Rather than search out new truths, Pastor Russell revived the great truths taught by the apostles, which had been previously spoken by the mouth of all God’s holy prophets (Acts 3:21). He consecrated his life to the Lord at an early age and became a member of the Congregational Church as well as the Y.M.C.A. Unable to accept eternal torture and related creedal concepts, he temporarily fell prey to the logic of infidelity and turned his energies into the commercial world, managing his father’s haberdashery business.

In 1869 Pastor Russell came into contact with Adventism in what he described as “a dusty, dingy hall where I had heard religious services were held.” He stopped by “to see if the handful who met there had anything more sensible to offer than the creeds of the great churches.”

Faith Rekindled

Jonas Wendell was the preacher of the day, and, while attracted to his thoughts on the second advent, Pastor Russell did not believe that the Lord was coming to burn up the world. He reasoned that “if  Christ’s coming was to end probation and bring irrevocable ruin upon ninety-nine of a hundred of mankind, then it could scarcely be considered desirable, neither could we pray with proper spirit, Come, Lord Jesus, Come quickly.” As a result he joined in organizing a Bible study class in Allegheny, Pennsylvania.

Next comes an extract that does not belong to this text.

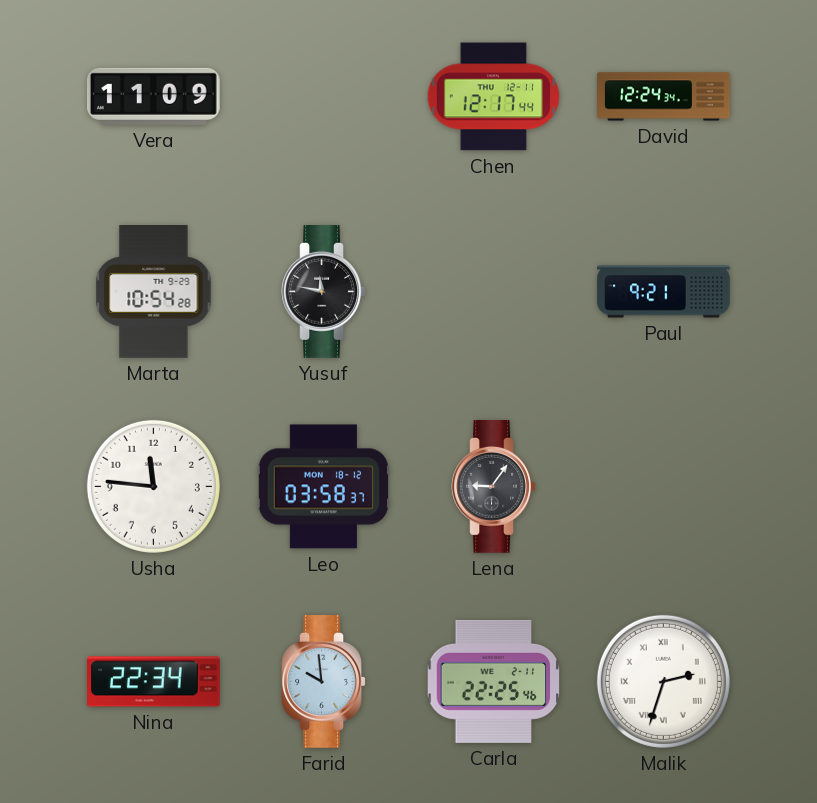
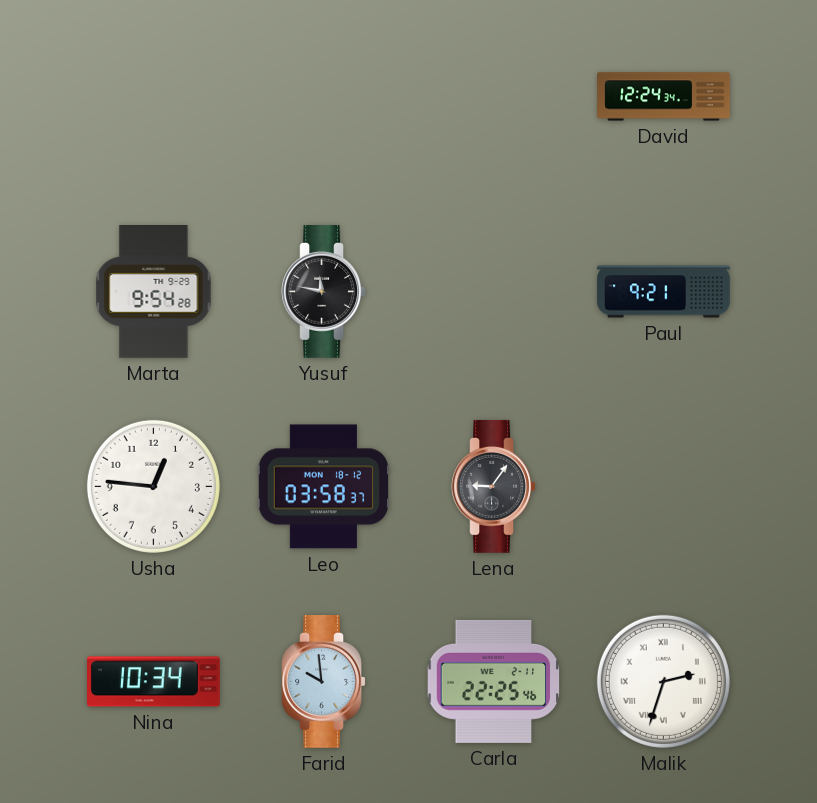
Vera: 11:09 -> none
Chen: 12:17 -> none
Marta: 10:54 -> 9:54
Usha: 11:46 -> 12:46
Nina: 22:34 -> 10:34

This introduction to Adventism at the mouth of Wendell was sufficient to convince him that the words of the apostles and the prophets were “indissolubly linked.” It sent him back to his Bible with increased zeal and care. This study showed him that “great masses of Scripture spoke glad things of millennial glory and how blessings would come out of it.” His conclusion was that thus “though Adventism helped me to no single truth, it did help me greatly in the unlearning of errors, and thus prepared me for the truth.”

The Love of God

From 1870 to 1875 the Allegheny Bible study class “came to see something of the love of God, how it had made provision for all mankind and how all must be awakened from the tomb in order that God’s loving plan might be testified to them … as a result of Christ’s redemptive work.” Then the willing and obedient of mankind might be “brought back into harmony with God. This we saw to be the restitution work of Acts 3:21.”

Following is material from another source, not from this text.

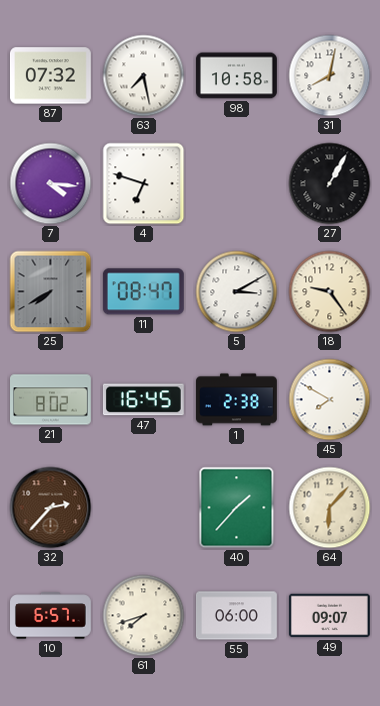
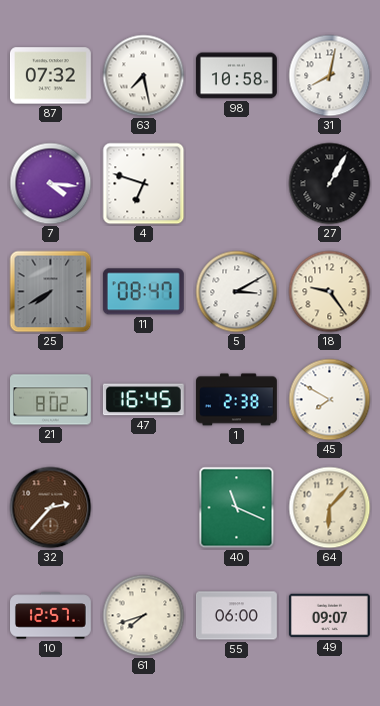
40: 1:37 -> 11:19
10: 6:57 -> 12:57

During the year 1872 his contacts with George Storrs and George Stetson, former co-workers of William Miller, led him to fully appreciate the Lord’s ransom work. This supplied the necessary basis for the doctrine of restitution. By 1873 it was clear to him and his group that restitution was for all in Adam, not just those of sufficient age and mental capacity as he had previously thought. At the same time, they understood the subject of natures being separate and distinct.

The Object and Manner  of Our Lord’s Return

The failed expectation of the Adventists that the world would be burned up in 1873-1874 led Pastor Russell in 1877 to write his first pamphlet, The Object and Manner of Our Lord’s Return.

After seven years of study, before attending a display for his father’s business at the Centennial Exposition in Philadelphia in 1876, his attention was drawn to a magazine entitled The Herald of the Morning published by N. H. Barbour. Arranging to meet Nelson Barbour in Philadelphia, Pastor Russell saw merit in Barbour’s interpretation of chronology.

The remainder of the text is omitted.